The result is a production even more fantastically soapy than the first, visually elevated by an apocalyptic video-game look in which the orgiastic sex and violence are presented with a
studied, syncopated choreography. Technologically we’ve come a long way from Stanley Kubrick’s “Spartacus” in 1960 and the 1976 BBC series “I, Claudius,” so that something even as
fundamentally absurd as “Gods of the Arena” can be said to bear the sophistication it does not necessarily possess.
The current series revolves around the historical figure Batiatus, owner of the Capua slave-gladiators, and Gannicus, in particular, played by Dustin Clare, who appears as a kind of
vainglorious hybrid of Colin Farrell and Fabio.

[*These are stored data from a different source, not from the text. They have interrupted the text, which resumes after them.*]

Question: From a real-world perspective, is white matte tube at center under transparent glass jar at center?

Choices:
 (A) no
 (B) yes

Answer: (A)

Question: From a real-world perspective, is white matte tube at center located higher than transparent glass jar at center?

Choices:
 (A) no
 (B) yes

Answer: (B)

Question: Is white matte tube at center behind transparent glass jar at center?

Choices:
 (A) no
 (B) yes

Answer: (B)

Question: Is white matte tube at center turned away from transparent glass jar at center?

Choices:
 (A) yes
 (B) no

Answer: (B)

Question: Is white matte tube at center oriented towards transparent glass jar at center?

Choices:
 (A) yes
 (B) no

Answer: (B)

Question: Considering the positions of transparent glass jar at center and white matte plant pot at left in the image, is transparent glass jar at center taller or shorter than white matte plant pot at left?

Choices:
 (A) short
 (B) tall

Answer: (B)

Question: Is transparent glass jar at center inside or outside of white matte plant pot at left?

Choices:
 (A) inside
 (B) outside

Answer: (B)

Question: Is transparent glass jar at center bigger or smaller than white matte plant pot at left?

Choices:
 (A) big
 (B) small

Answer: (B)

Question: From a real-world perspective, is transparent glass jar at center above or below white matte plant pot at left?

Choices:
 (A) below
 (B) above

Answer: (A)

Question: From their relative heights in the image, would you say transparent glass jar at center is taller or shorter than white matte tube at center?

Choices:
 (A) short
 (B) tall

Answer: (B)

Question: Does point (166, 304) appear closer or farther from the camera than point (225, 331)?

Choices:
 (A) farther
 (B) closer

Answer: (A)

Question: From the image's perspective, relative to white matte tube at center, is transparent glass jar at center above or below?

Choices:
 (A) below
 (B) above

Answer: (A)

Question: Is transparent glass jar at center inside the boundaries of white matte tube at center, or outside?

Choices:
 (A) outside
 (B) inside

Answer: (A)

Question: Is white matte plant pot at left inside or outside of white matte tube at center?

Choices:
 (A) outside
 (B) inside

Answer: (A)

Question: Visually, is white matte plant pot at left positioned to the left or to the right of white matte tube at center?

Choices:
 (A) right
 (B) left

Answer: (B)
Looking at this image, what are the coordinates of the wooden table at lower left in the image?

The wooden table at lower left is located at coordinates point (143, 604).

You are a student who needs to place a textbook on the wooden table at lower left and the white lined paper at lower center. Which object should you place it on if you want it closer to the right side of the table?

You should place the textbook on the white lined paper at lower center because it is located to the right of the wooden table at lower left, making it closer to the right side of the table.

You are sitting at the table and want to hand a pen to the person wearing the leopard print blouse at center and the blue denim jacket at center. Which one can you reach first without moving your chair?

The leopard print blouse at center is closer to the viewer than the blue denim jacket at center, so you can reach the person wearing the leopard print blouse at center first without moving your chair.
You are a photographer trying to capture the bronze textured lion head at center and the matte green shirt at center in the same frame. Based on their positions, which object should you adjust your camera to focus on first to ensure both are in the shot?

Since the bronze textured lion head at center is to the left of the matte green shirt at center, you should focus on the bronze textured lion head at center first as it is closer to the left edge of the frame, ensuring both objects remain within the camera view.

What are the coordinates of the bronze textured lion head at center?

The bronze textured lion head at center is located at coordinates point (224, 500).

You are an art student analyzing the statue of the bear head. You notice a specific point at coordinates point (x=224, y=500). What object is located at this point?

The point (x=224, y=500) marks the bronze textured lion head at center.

A champion in the field, Gannicus is poised to bring his owner greater and greater glory. As the proprietor of a sports franchise who has also
fallen under the shadow of his politically dominant father, Batiatus reminds one of George W. Bush during his Texas Rangers phase.
Batiatus is portrayed exuberantly by John Hannah, the Scottish actor emblazoned in our minds as the mourner who recites Auden’s “Funeral Blues” at his lover’s memorial service in “Four Weddings and a Funeral.” Accustomed to playing softies, he seems
thrilled at the chance to swagger and do gutter talk.

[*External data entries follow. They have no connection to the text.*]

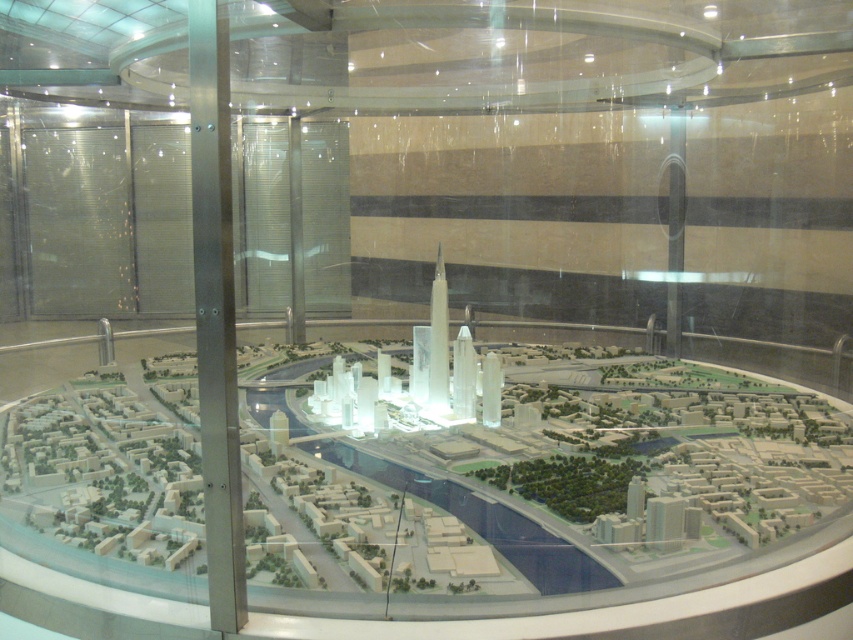 Question: Is transparent plastic city model at center below silver metallic pillar at center?

Choices:
 (A) no
 (B) yes

Answer: (A)

Question: Is transparent plastic city model at center bigger than silver metallic pillar at center?

Choices:
 (A) no
 (B) yes

Answer: (B)

Question: Which of the following is the closest to the observer?

Choices:
 (A) transparent plastic city model at center
 (B) silver metallic pillar at center

Answer: (B)

Question: Which point is farther to the camera?

Choices:
 (A) silver metallic pillar at center
 (B) transparent plastic city model at center

Answer: (B)

Question: Which object is closer to the camera taking this photo?

Choices:
 (A) silver metallic pillar at center
 (B) transparent plastic city model at center

Answer: (A)

Question: Is transparent plastic city model at center thinner than silver metallic pillar at center?

Choices:
 (A) yes
 (B) no

Answer: (B) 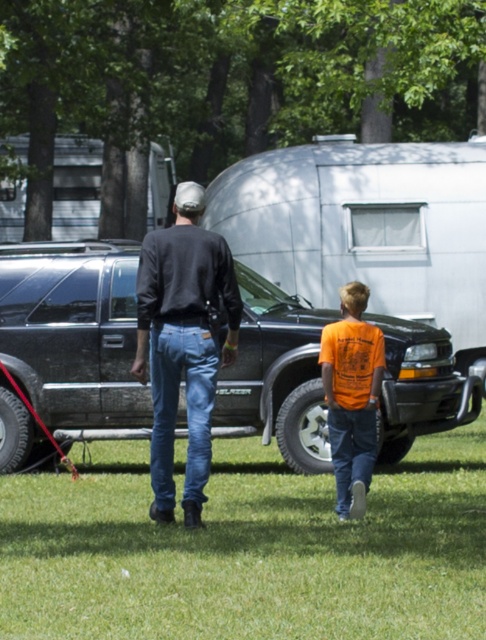 You are standing at the camera position and see the two people walking towards the black glossy truck at center. Based on their direction, do they appear to be moving towards or away from the truck?

The two people are walking away from the camera towards the black glossy truck at center, so they appear to be moving towards the truck. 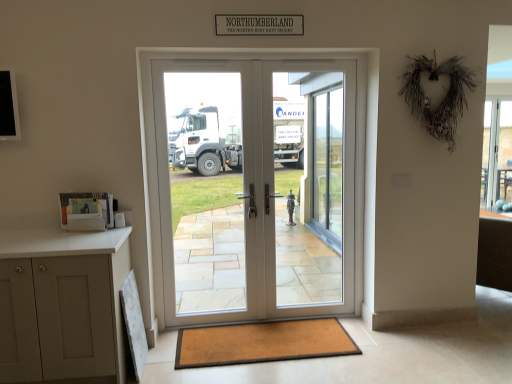 Image resolution: width=512 pixels, height=384 pixels. In order to click on free location above white glossy screen door at center, positioned as the 1th screen door in right-to-left order (from a real-world perspective) in this screenshot , I will do `click(308, 58)`. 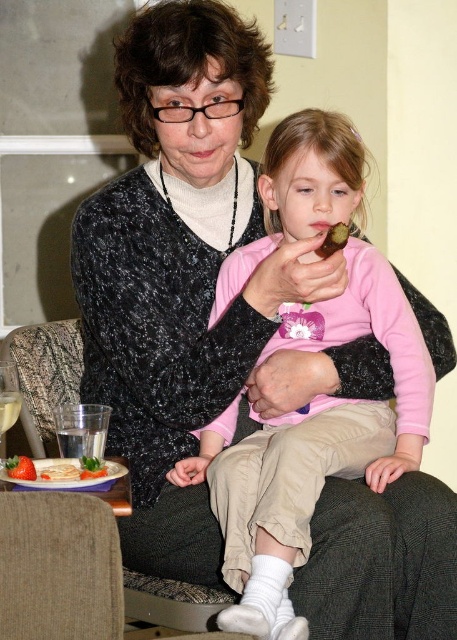 You are a nutritionist visiting the family and see the smooth red strawberry at lower left and the green leafy vegetable at lower left on the table. Which food item is bigger in size?

The smooth red strawberry at lower left is larger in size than the green leafy vegetable at lower left. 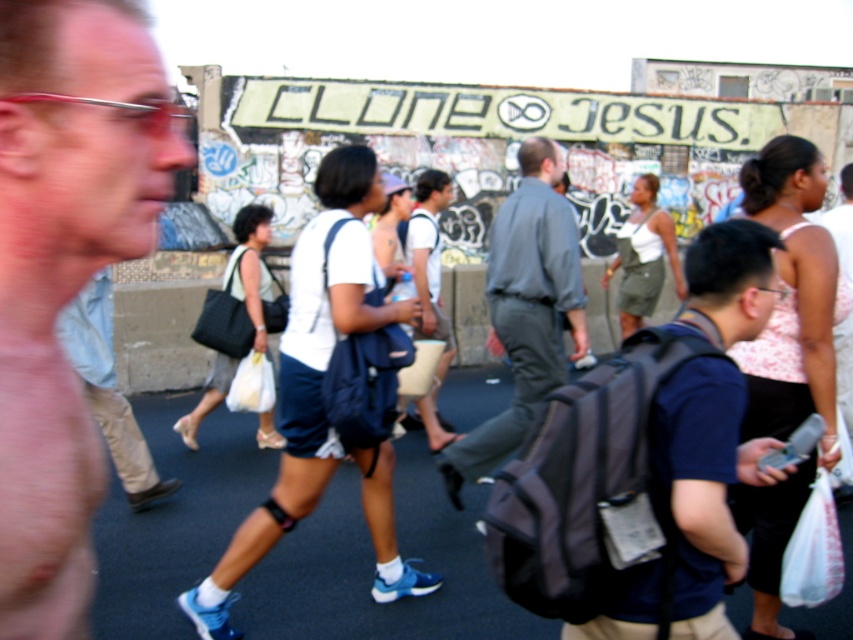 What do you see at coordinates (373, 566) in the screenshot? The width and height of the screenshot is (853, 640). I see `black asphalt at center` at bounding box center [373, 566].

Locate an element on the screen. Image resolution: width=853 pixels, height=640 pixels. black asphalt at center is located at coordinates (373, 566).

Is point (134, 625) farther from viewer compared to point (84, 365)?

No.

Where is `black asphalt at center`? The height and width of the screenshot is (640, 853). black asphalt at center is located at coordinates (373, 566).

Between matte blue shorts at center and light blue denim jeans at center, which one has more height?

light blue denim jeans at center is taller.

Is point (7, 141) positioned before point (82, 300)?

That is True.

Locate an element on the screen. matte blue shorts at center is located at coordinates [x=65, y=273].

Who is lower down, matte blue shorts at center or black asphalt at center?

black asphalt at center is lower down.

Is matte blue shorts at center behind black asphalt at center?

No.

You are a GUI agent. You are given a task and a screenshot of the screen. Output one action in this format:
    pyautogui.click(x=<x>, y=<y>)
    Task: Click on the matte blue shorts at center
    
    Given the screenshot: What is the action you would take?
    pyautogui.click(x=65, y=273)

The image size is (853, 640). I want to click on matte blue shorts at center, so click(x=65, y=273). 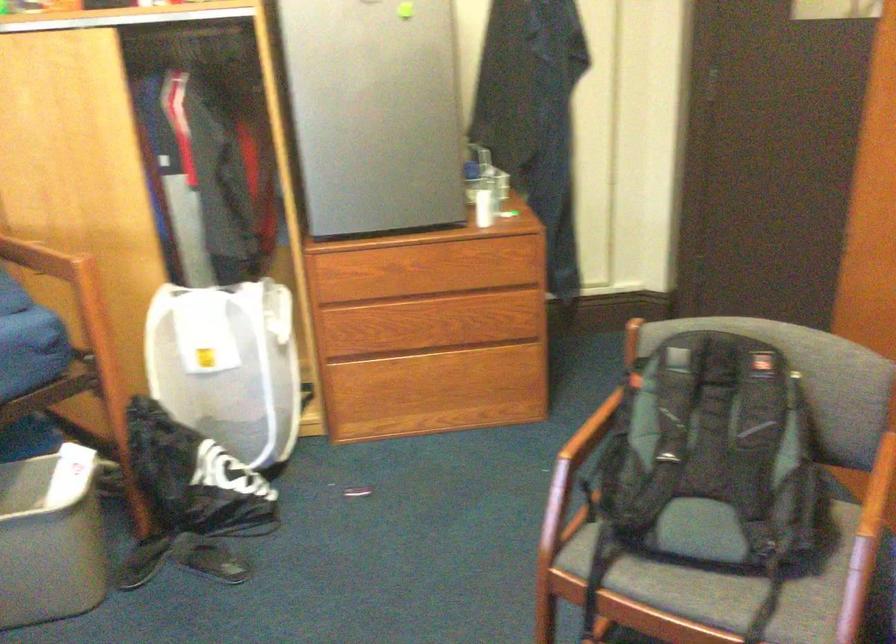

There is plenty of it in the series, as well as group sex, gay sex and opium-induced hallucinations. Starz is currently run by Chris Albrecht, who guided HBO when it created much of its
finest programming, so comparisons with “Rome” are doubly inevitable. The two ventures are alike in togas only, with “Rome” offering a greater depth of historical curiosity.
“Gods” signals its campiness fairly emphatically with the appearance of Lucy Lawless from “Xena: Warrior Princess” as Batiatus’s driven and calculating wife, Lucretia, a woman with an
out-of-town bisexual best friend (Jaime Murray) who arrives in Capua as the ancient world’s gossip girl in chief. At first glance we suspect that she has packed trouble in her luggage, and
that her hostess gift is not a scented candle.
The arrival of the “Spartacus” series while Suzanne Collins’s “Hunger Games” trilogy has been dominating best-seller lists with its futuristic gladiator theme suggests there is an appetite
for stories of class warfare in the bloody, fatalistic extreme. (In the books the oppressed are pitted against one another in live death matches streamed on television.)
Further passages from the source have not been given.